En l’espèce, le syndicat des copropriétaires sollicite, à l’audience, la désignation d’un technicien afin qu’il procède au constat des dégâts existants dans la courette (relevé de l’état des lieux, description et reportage photographie des désordres constatés, appréciation de leur nature et de leur origine probable), l’examen du mur percé sans autorisation (vérification de la nature et de l’étendue du percement, appréciation de son incidence sur la structure et les parties communes, recherche de la présence ou non d’un système de climatisation, évaluation de la conformité au règlement de copropriété) et la vérification de la cave transformée en chambre (examen des travaux réalisés, identification d’éventuelles atteintes aux parties communes de l’immeuble, appréciation de la conformité de la transformation au regard des règles de l’art et du règlement de copropriété).

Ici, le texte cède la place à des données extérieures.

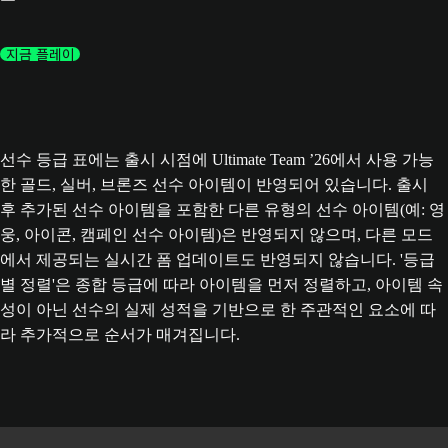
지금 플레이
선수 등급 표에는 출시 시점에 Ultimate Team ’26에서 사용 가능
한 골드, 실버, 브론즈 선수 아이템이 반영되어 있습니다. 출시
후 추가된 선수 아이템을 포함한 다른 유형의 선수 아이템(예: 영
웅, 아이콘, 캠페인 선수 아이템)은 반영되지 않으며, 다른 모드
에서 제공되는 실시간 폼 업데이트도 반영되지 않습니다. '등급
별 정렬'은 종합 등급에 따라 아이템을 먼저 정렬하고, 아이템 속
성이 아닌 선수의 실제 성적을 기반으로 한 주관적인 요소에 따
라 추가적으로 순서가 매겨집니다.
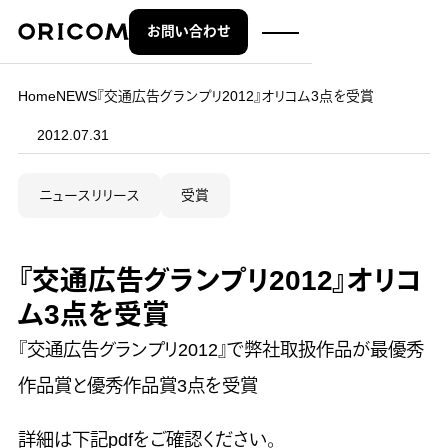
お問い合わせ
株式会社オリコム ORICOM CO.,LTD.
Home
NEWS
『交通広告グランプリ2012』オリコム3点を受賞
2012.07.31
ニュースリリース
受賞
『交通広告グランプリ2012』オリコ
ム3点を受賞
『交通広告グランプリ2012』で弊社取扱作品が最優秀
作品賞と優秀作品賞3点を受賞
詳細は下記pdfをご確認ください。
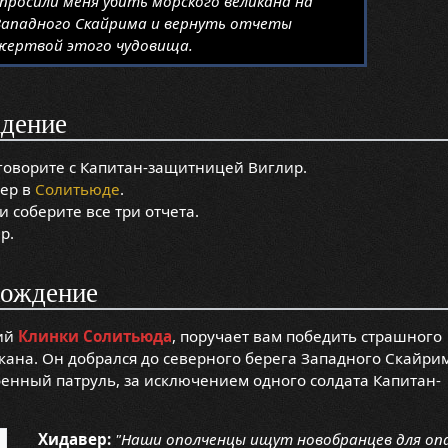
просили меня убить морского великана на
Западного Скайрима и вернуть отчеты
 жертвой этого чудовища.
дение
оворите с Капитан-защитницей Виглир.
вер в
Солитьюде
.
и соберите все три отчета.
р.
хождение
щий
Клинки Солитьюда
, поручает вам победить страшного
кана. Он добрался до северного берега Западного Скайри
оенный патруль, за исключением одного солдата Капитан-
Хидавер:
"Наши ополченцы ищут новобранцев для оп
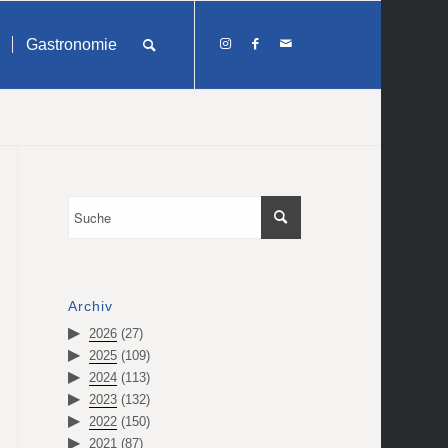
Gastronomie
Archiv
2026
(27)
2025
(109)
2024
(113)
2023
(132)
2022
(150)
2021
(87)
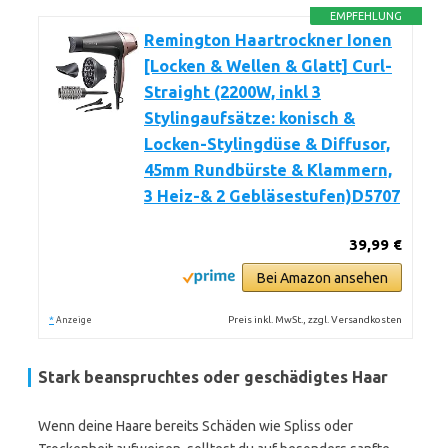
EMPFEHLUNG
Remington Haartrockner Ionen
[Locken & Wellen & Glatt] Curl-
Straight (2200W, inkl 3
Stylingaufsätze: konisch &
Locken-Stylingdüse & Diffusor,
45mm Rundbürste & Klammern,
3 Heiz-& 2 Gebläsestufen)D5707
39,99 €
Bei Amazon ansehen
*
Preis inkl. MwSt., zzgl. Versandkosten
Anzeige
Stark beanspruchtes oder geschädigtes Haar
Wenn deine Haare bereits Schäden wie Spliss oder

La mesure d’investigation ainsi sollicitée par le syndicat des copropriétaires s’analyse en une mesure de consultation au sens de l’article 256 du code de procédure civile, dès lors qu’elle implique que le technicien donne son avis sans pour autant qu’il n’ait à effectuer d’investigations complexes.
Une telle mesure ne peut être ordonnée que sous réserve pour le syndicat des copropriétaires de justifier d’un motif légitime au sens de l’article 145 du code de procédure civile.
Il ressort des pièces versées aux débats – en particulier du procès-verbal de constat dressé le 2 juillet 2025 – que la SCI BTS 26 a, sans l’autorisation de l’assemblée générale des copropriétaires, percé le mur de façade afin de faire passer des alimentations et tubulures cuivrées destinées à l’installation d’une climatisation.
S’il s’évince du procès-verbal de constat dressé le 8 janvier 2026 à la demande de la SCI BTS26 que cette dernière a fait reboucher le percement du mur de façade, dès lors qu’elle a porté atteinte aux parties communes en perçant le mur de façade, le syndicat des copropriétaires justifie d’un motif légitime à ce qu’une mesure d’instruction soit ordonnée afin, notamment, de s’assurer que les travaux de reprise réalisés par la SCI BTS26 ont mis fin à toutes les atteintes portées aux parties communes par ce percement.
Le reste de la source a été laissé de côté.